Iron Mountain Trail Run 50 Mile Race Report

The Short Story.

This was my first 50 miler, and it was hard. Kevin says repeatedly in his emails that this is a tough course to complete in 12 hours. He is absolutely right, especially if you’re not a regular in the long-ass run category.  I expected that, and I like hard races. But from the start I didn’t have a really great day out there, which I would have liked to have had for my first 50 miler. And many things in this report do not put me in a good light.

But the thing is, you cannot always predict or entirely control what happens to you or around you during something like this. The nice thing is, if you’re going to be running for 12 hours, you have plenty of time for a bad day to turn around and still have hours of awesome. I finished in 11:21 hours, and I’m happy with that. That pretty much sums up my race.

The Long Story.

In 2013 I did the 30 mile version of this race. It was insanely tough. I remember being so incredibly sore and beat up. But I also remember getting to the Skulls Gap turn-around and wondering what I was missing with the extra 20 miles. In 2014, I wasn’t feeling the really long stuff, so I chose the 16 mile IMTR. I had a fantastic race, running speedily and even bouncing down the last 2 miles of trail without falling, finishing 5th overall. I was also in really good shape last year, not carrying an extra 10 pounds of beer gut and sleep deprivation like I am now….

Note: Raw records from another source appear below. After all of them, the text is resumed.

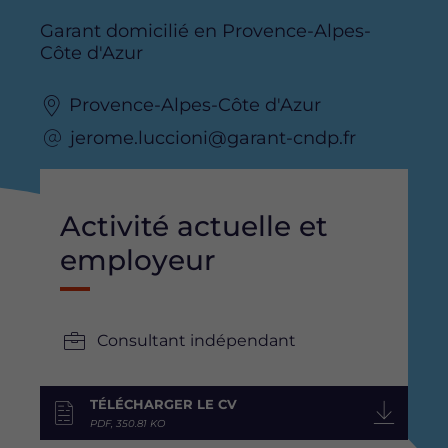
Garant domicilié en Provence-Alpes-
Côte d'Azur
Provence-Alpes-Côte d'Azur
jerome.luccioni@garant-cndp.fr
Activité actuelle et
employeur
Consultant indépendant
TÉLÉCHARGER LE CV
PDF, 350.81 KO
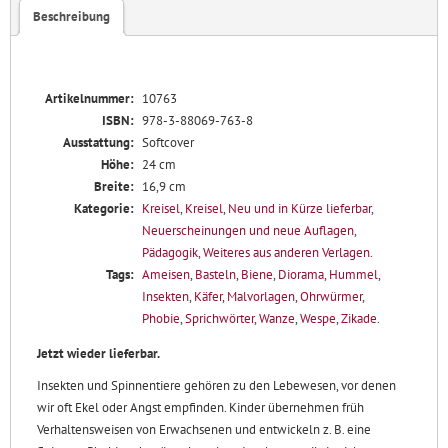
fliegt
Beschreibung
denn
da?
Menge
Artikelnummer:
10763
ISBN:
978-3-88069-763-8
Ausstattung:
Softcover
Höhe:
24 cm
Breite:
16,9 cm
Kategorie:
Kreisel
,
Kreisel
,
Neu und in Kürze lieferbar
,
Neuerscheinungen und neue Auflagen
,
Pädagogik
,
Weiteres aus anderen Verlagen
.
Tags:
Ameisen
,
Basteln
,
Biene
,
Diorama
,
Hummel
,
Insekten
,
Käfer
,
Malvorlagen
,
Ohrwürmer
,
Phobie
,
Sprichwörter
,
Wanze
,
Wespe
,
Zikade
.
Jetzt wieder lieferbar.
Insekten und Spinnentiere gehören zu den Lebewesen, vor denen
wir oft Ekel oder Angst empfinden. Kinder übernehmen früh
Verhaltensweisen von Erwachsenen und entwickeln z. B. eine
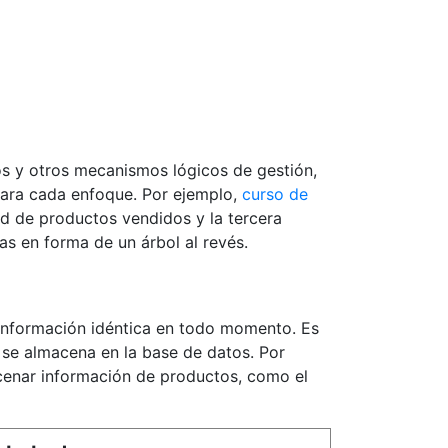
s y otros mecanismos lógicos de gestión,
 para cada enfoque. Por ejemplo,
curso de
ad de productos vendidos y la tercera
s en forma de un árbol al revés.
 información idéntica en todo momento. Es
 se almacena en la base de datos. Por
acenar información de productos, como el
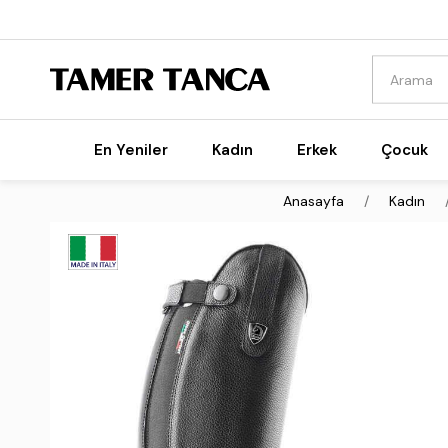
En Yeniler
Kadın
Erkek
Çocuk
Anasayfa
Kadın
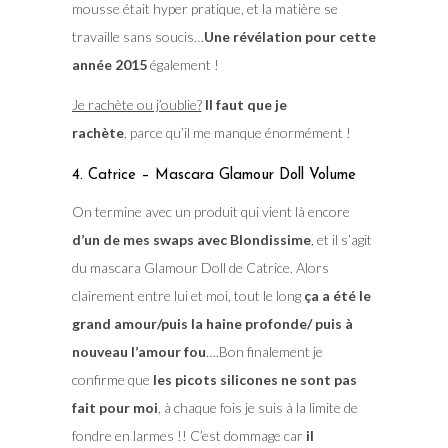
mousse était hyper pratique, et la matière se
travaille sans soucis…
Une révélation pour cette
année 2015
également !
Je rachète ou j’oublie?
Il faut que je
rachète
, parce qu’il me manque énormément !
4. Catrice – Mascara Glamour Doll Volume
On termine avec un produit qui vient là encore
d’un de mes swaps avec Blondissime
, et il s’agit
du mascara Glamour Doll de Catrice. Alors
clairement entre lui et moi, tout le long
ça a été le
grand amour/puis la haine profonde/ puis à
nouveau l’amour fou
….Bon finalement je
confirme que
les picots silicones ne sont pas
fait pour moi
, à chaque fois je suis à la limite de
fondre en larmes !! C’est dommage car
il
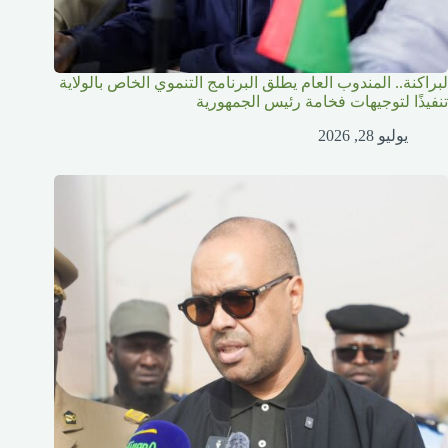
لبراكنة.. المندوب العام يطلق البرنامج التنموي الخاص بالولاية
تنفيذًا لتوجيهات فخامة رئيس الجمهورية
يوليو 28, 2026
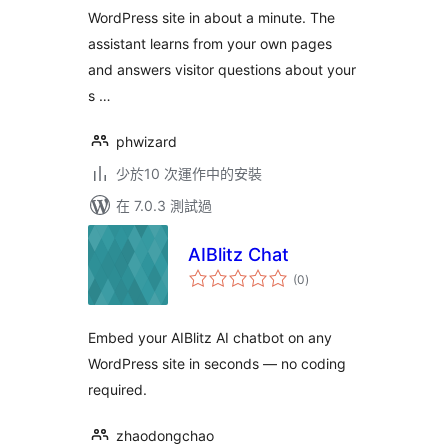
WordPress site in about a minute. The
assistant learns from your own pages
and answers visitor questions about your
s …
phwizard
少於10 次運作中的安裝
在 7.0.3 測試過
AIBlitz Chat
總
(0
)
評
分
Embed your AIBlitz AI chatbot on any
WordPress site in seconds — no coding
required.
zhaodongchao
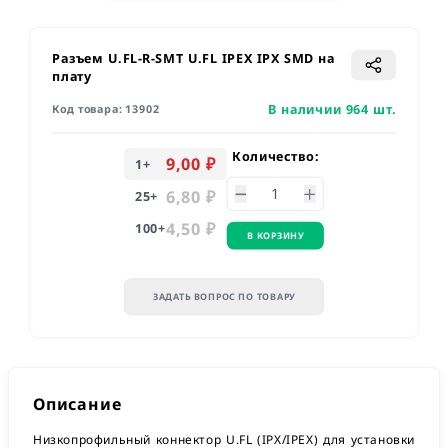
Разъем U.FL-R-SMT U.FL IPEX IPX SMD на
плату
В наличии 964 шт.
Код товара:
13902
Количество:
9,00 ₽
1
+
6,80 ₽
25
+
4,50 ₽
100
+
В КОРЗИНУ
ЗАДАТЬ ВОПРОС ПО ТОВАРУ
Описание
Низкопрофильный коннектор U.FL (IPX/IPEX) для установки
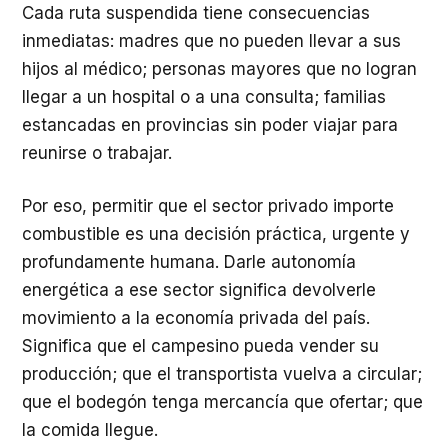
Cada ruta suspendida tiene consecuencias
inmediatas: madres que no pueden llevar a sus
hijos al médico; personas mayores que no logran
llegar a un hospital o a una consulta; familias
estancadas en provincias sin poder viajar para
reunirse o trabajar.
Por eso, permitir que el sector privado importe
combustible es una decisión práctica, urgente y
profundamente humana. Darle autonomía
energética a ese sector significa devolverle
movimiento a la economía privada del país.
Significa que el campesino pueda vender su
producción; que el transportista vuelva a circular;
que el bodegón tenga mercancía que ofertar; que
la comida llegue.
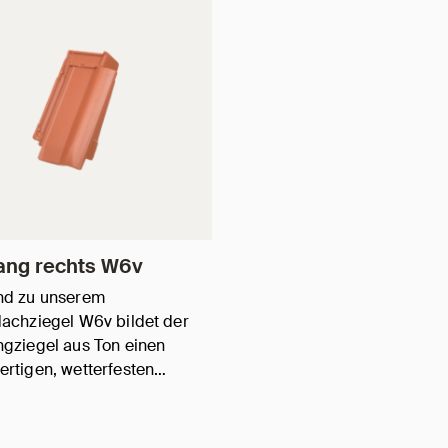
ang rechts W6v
nd zu unserem
achziegel W6v bildet der
gziegel aus Ton einen
rtigen, wetterfesten…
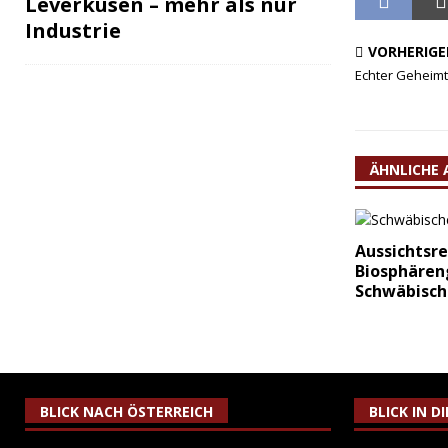
Leverkusen – mehr als nur
Industrie
VORHERIGE
Echter Geheimti
ÄHNLICHE 
Aussichtsre
Biosphären
Schwäbisch
BLICK NACH ÖSTERREICH
BLICK IN D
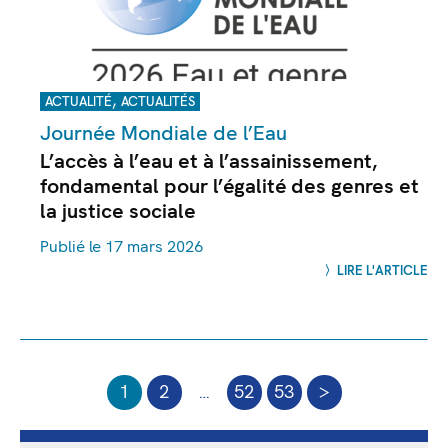
,
ACTUALITÉ
ACTUALITÉS
Journée Mondiale de l’Eau
L’accès à l’eau et à l’assainissement,
fondamental pour l’égalité des genres et
la justice sociale
Publié le 17 mars 2026
LIRE L'ARTICLE
1
2
…
52
53
>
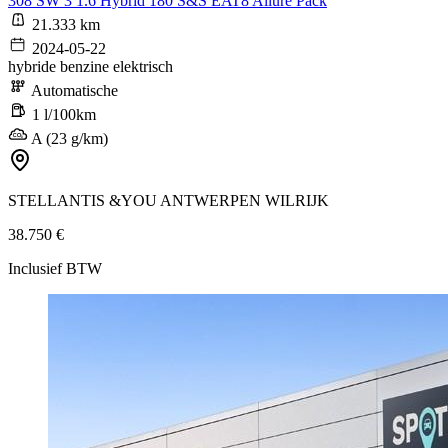
308 SW 3 1.6 Hybrid 180 S&S EAT8 Allure Pack
21.333 km
2024-05-22
hybride benzine elektrisch
Automatische
1 l/100km
A (23 g/km)
STELLANTIS &YOU ANTWERPEN WILRIJK
38.750 €
Inclusief BTW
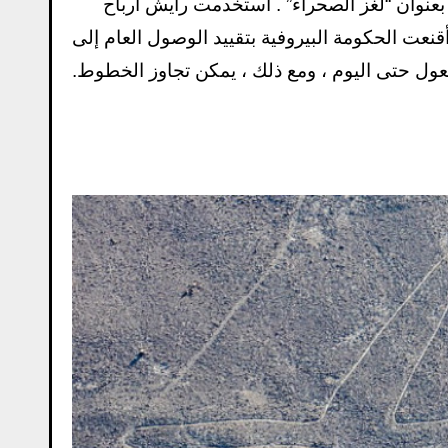
تاب بعنوان “لغز الصحراء” . استخدمت رايش أرباح
نعت الحكومة البيروفية بتقييد الوصول العام إلى
عول حتى اليوم ، ومع ذلك ، يمكن تجاوز الخطوط.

Anyhoo, having done the 30 & 16 mile version of this race, naturally I wanted to complete the set. It was time to do the 50. So on June 1, I registered.

I didn’t thoughtfully train for this. I do work 10 hour shifts on my feet in an 85 degree kitchen 4-5 days a week, and I go run or ride immediately after. I truly think this helped with my durability.  I did the 20 mile training run that Kevin hosted on the Skulls Gap/Hurricane Gap loop. That was my longest run by about 10 miles since Mt. Mitchell in February. This training run certainly helped; not only was I able to have a long day out on the trail to see if I even wanted to run 50 miles, but I was able to meet many more experienced runners and get their take on doing the whole enchilada.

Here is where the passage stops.